Task brief. In your copy, include every line of the listing below exactly but none of the pictures.
──────────────────────────────
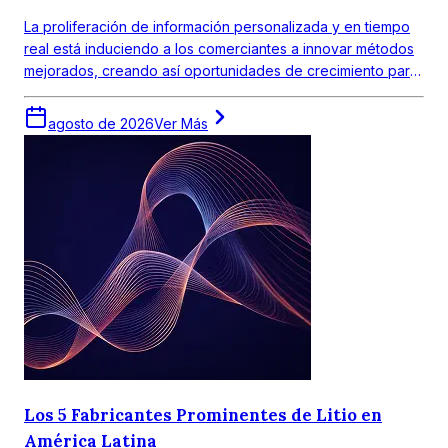
Latina
La proliferación de información personalizada y en tiempo
real está induciendo a los comerciantes a innovar métodos
mejorados, creando así oportunidades de crecimiento para
los principales actores de las plataformas de datos de
clientes.
agosto de 2026
Ver Más
Los 5 Fabricantes Prominentes de Litio en
América Latina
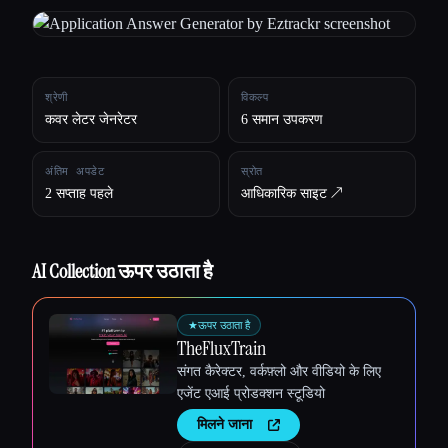
सभी श्रेणियाँ
हमारे बारे में
श्रेणी
विकल्प
कवर लेटर जेनरेटर
6 समान उपकरण
अंतिम अपडेट
स्रोत
2 सप्ताह पहले
आधिकारिक साइट ↗︎
AI Collection ऊपर उठाता है
★
ऊपर उठाता है
TheFluxTrain
संगत कैरेक्टर, वर्कफ़्लो और वीडियो के लिए
एजेंट एआई प्रोडक्शन स्टूडियो
मिलने जाना
Esc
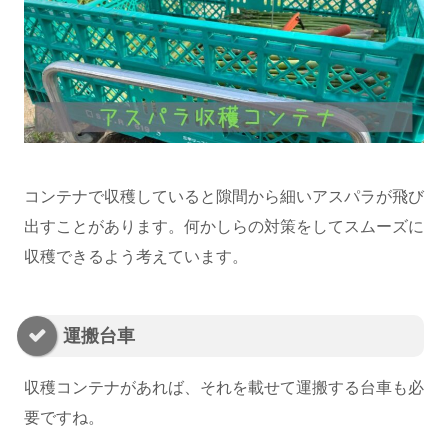
コンテナで収穫していると隙間から細いアスパラが飛び
出すことがあります。何かしらの対策をしてスムーズに
収穫できるよう考えています。
運搬台車
収穫コンテナがあれば、それを載せて運搬する台車も必
要ですね。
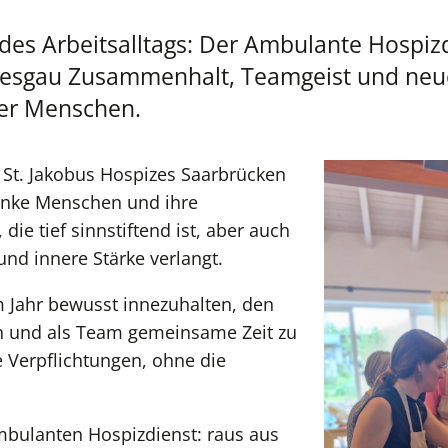
des Arbeitsalltags: Der Ambulante Hospizd
iesgau Zusammenhalt, Teamgeist und neue K
ker Menschen.
St. Jakobus Hospizes Saarbrücken
ranke Menschen und ihre
die tief sinnstiftend ist, aber auch
und innere Stärke verlangt.
m Jahr bewusst innezuhalten, den
sen und als Team gemeinsame Zeit zu
 Verpflichtungen, ohne die
mbulanten Hospizdienst: raus aus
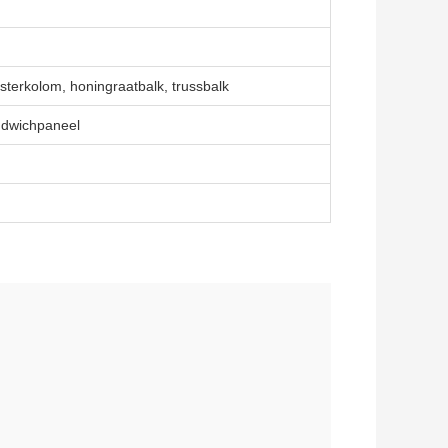
osterkolom, honingraatbalk, trussbalk
dwichpaneel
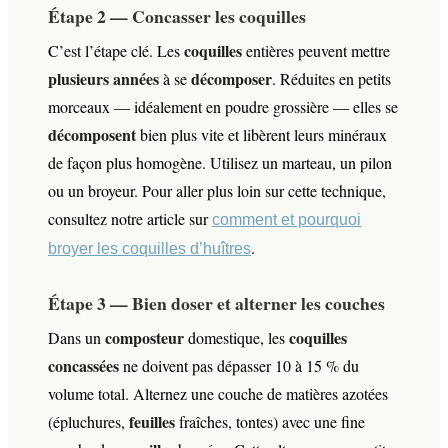
Étape 2 — Concasser les coquilles
coquilles
C’est l’étape clé. Les
entières peuvent mettre
plusieurs années
décomposer
à se
. Réduites en petits
morceaux — idéalement en poudre grossière — elles se
décomposent
bien plus vite et libèrent leurs minéraux
de façon plus homogène. Utilisez un marteau, un pilon
ou un broyeur. Pour aller plus loin sur cette technique,
consultez notre article sur
comment et pourquoi
.
broyer les coquilles d’huîtres
Étape 3 — Bien doser et alterner les couches
composteur
coquilles
Dans un
domestique, les
concassées
ne doivent pas dépasser 10 à 15 % du
volume total. Alternez une couche de matières azotées
feuilles
(épluchures,
fraîches, tontes) avec une fine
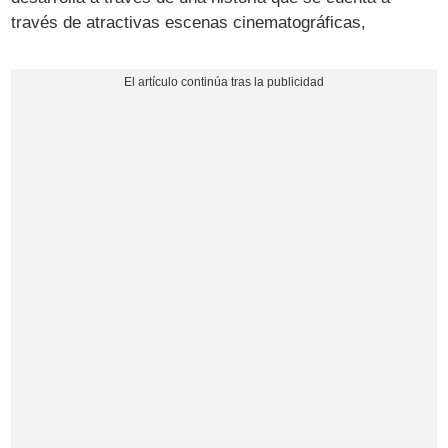
través de atractivas escenas cinematográficas,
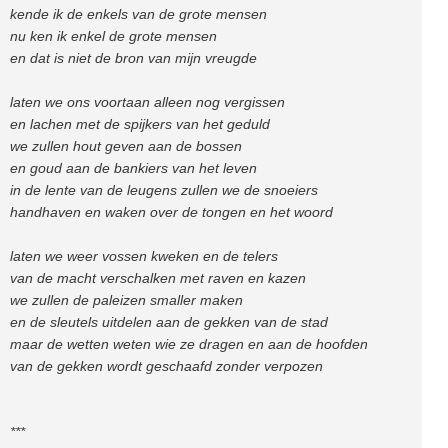
kende ik de enkels van de grote mensen
nu ken ik enkel de grote mensen
en dat is niet de bron van mijn vreugde
laten we ons voortaan alleen nog vergissen
en lachen met de spijkers van het geduld
we zullen hout geven aan de bossen
en goud aan de bankiers van het leven
in de lente van de leugens zullen we de snoeiers
handhaven en waken over de tongen en het woord
laten we weer vossen kweken en de telers
van de macht verschalken met raven en kazen
we zullen de paleizen smaller maken
en de sleutels uitdelen aan de gekken van de stad
maar de wetten weten wie ze dragen en aan de hoofden
van de gekken wordt geschaafd zonder verpozen
***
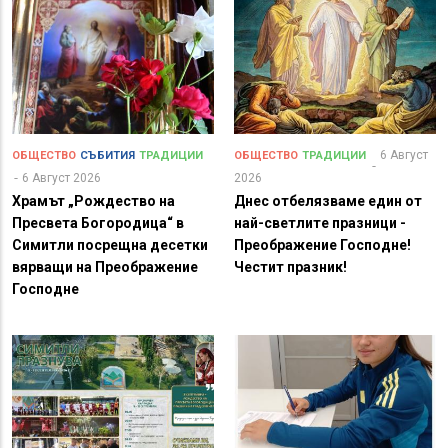
6 Август
ОБЩЕСТВО
СЪБИТИЯ
ТРАДИЦИИ
ОБЩЕСТВО
ТРАДИЦИИ
6 Август 2026
2026
Храмът „Рождество на
Днес отбелязваме един от
Пресвета Богородица“ в
най-светлите празници -
Симитли посрещна десетки
Преображение Господне!
вярващи на Преображение
Честит празник!
Господне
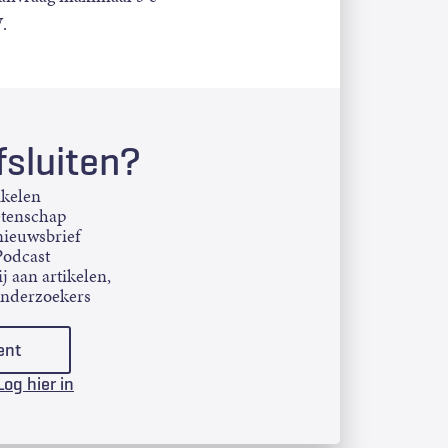
.
sluiten?
ikelen
etenschap
ieuwsbrief
Podcast
j aan artikelen,
onderzoekers
ent
Log hier in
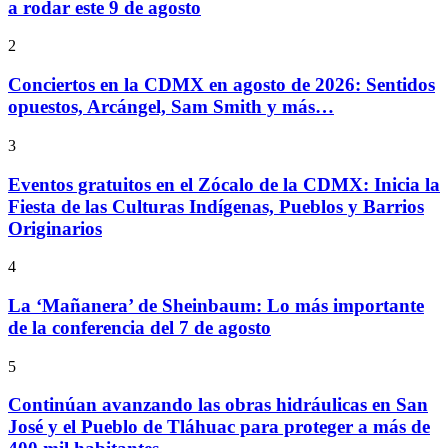
a rodar este 9 de agosto
2
Conciertos en la CDMX en agosto de 2026: Sentidos
opuestos, Arcángel, Sam Smith y más…
3
Eventos gratuitos en el Zócalo de la CDMX: Inicia la
Fiesta de las Culturas Indígenas, Pueblos y Barrios
Originarios
4
La ‘Mañanera’ de Sheinbaum: Lo más importante
de la conferencia del 7 de agosto
5
Continúan avanzando las obras hidráulicas en San
José y el Pueblo de Tláhuac para proteger a más de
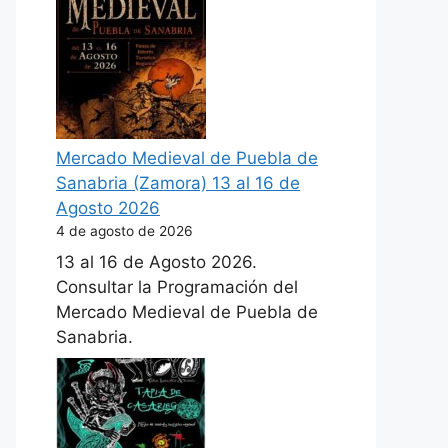
Mercado Medieval de Puebla de
Sanabria (Zamora) 13 al 16 de
Agosto 2026
4 de agosto de 2026
13 al 16 de Agosto 2026.
Consultar la Programación del
Mercado Medieval de Puebla de
Sanabria.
──────────────────────────────
Answer space.
Latina
La proliferación de información personalizada y en tiempo
real está induciendo a los comerciantes a innovar métodos
mejorados, creando así oportunidades de crecimiento para
los principales actores de las plataformas de datos de
clientes.
agosto de 2026
Ver Más
Los 5 Fabricantes Prominentes de Litio en
América Latina
सभी श्रेणियाँ
हमारे बारे में
श्रेणी
विकल्प
कवर लेटर जेनरेटर
6 समान उपकरण
अंतिम अपडेट
स्रोत
2 सप्ताह पहले
आधिकारिक साइट ↗︎
AI Collection ऊपर उठाता है
★
ऊपर उठाता है
TheFluxTrain
संगत कैरेक्टर, वर्कफ़्लो और वीडियो के लिए
एजेंट एआई प्रोडक्शन स्टूडियो
मिलने जाना
Esc
コンテナで収穫していると隙間から細いアスパラが飛び
出すことがあります。何かしらの対策をしてスムーズに
収穫できるよう考えています。
運搬台車
収穫コンテナがあれば、それを載せて運搬する台車も必
要ですね。
des Arbeitsalltags: Der Ambulante Hospizd
iesgau Zusammenhalt, Teamgeist und neue K
ker Menschen.
St. Jakobus Hospizes Saarbrücken
ranke Menschen und ihre
die tief sinnstiftend ist, aber auch
und innere Stärke verlangt.
m Jahr bewusst innezuhalten, den
sen und als Team gemeinsame Zeit zu
 Verpflichtungen, ohne die
mbulanten Hospizdienst: raus aus
osterkolom, honingraatbalk, trussbalk
dwichpaneel
Étape 2 — Concasser les coquilles
coquilles
C’est l’étape clé. Les
entières peuvent mettre
plusieurs années
décomposer
à se
. Réduites en petits
morceaux — idéalement en poudre grossière — elles se
décomposent
bien plus vite et libèrent leurs minéraux
de façon plus homogène. Utilisez un marteau, un pilon
ou un broyeur. Pour aller plus loin sur cette technique,
consultez notre article sur
comment et pourquoi
.
broyer les coquilles d’huîtres
Étape 3 — Bien doser et alterner les couches
composteur
coquilles
Dans un
domestique, les
concassées
ne doivent pas dépasser 10 à 15 % du
volume total. Alternez une couche de matières azotées
feuilles
(épluchures,
fraîches, tontes) avec une fine
través de atractivas escenas cinematográficas,
kende ik de enkels van de grote mensen
nu ken ik enkel de grote mensen
en dat is niet de bron van mijn vreugde
laten we ons voortaan alleen nog vergissen
en lachen met de spijkers van het geduld
we zullen hout geven aan de bossen
en goud aan de bankiers van het leven
in de lente van de leugens zullen we de snoeiers
handhaven en waken over de tongen en het woord
laten we weer vossen kweken en de telers
van de macht verschalken met raven en kazen
we zullen de paleizen smaller maken
en de sleutels uitdelen aan de gekken van de stad
maar de wetten weten wie ze dragen en aan de hoofden
van de gekken wordt geschaafd zonder verpozen
***
6 Август
ОБЩЕСТВО
СЪБИТИЯ
ТРАДИЦИИ
ОБЩЕСТВО
ТРАДИЦИИ
6 Август 2026
2026
Храмът „Рождество на
Днес отбелязваме един от
Пресвета Богородица“ в
най-светлите празници -
Симитли посрещна десетки
Преображение Господне!
вярващи на Преображение
Честит празник!
Господне
.
sluiten?
ikelen
etenschap
ieuwsbrief
Podcast
j aan artikelen,
onderzoekers
ent
Log hier in
a rodar este 9 de agosto
2
Conciertos en la CDMX en agosto de 2026: Sentidos
opuestos, Arcángel, Sam Smith y más…
3
Eventos gratuitos en el Zócalo de la CDMX: Inicia la
Fiesta de las Culturas Indígenas, Pueblos y Barrios
Originarios
4
La ‘Mañanera’ de Sheinbaum: Lo más importante
de la conferencia del 7 de agosto
5
Continúan avanzando las obras hidráulicas en San
José y el Pueblo de Tláhuac para proteger a más de
Mercado Medieval de Puebla de
Sanabria (Zamora) 13 al 16 de
Agosto 2026
4 de agosto de 2026
13 al 16 de Agosto 2026.
Consultar la Programación del
Mercado Medieval de Puebla de
Sanabria.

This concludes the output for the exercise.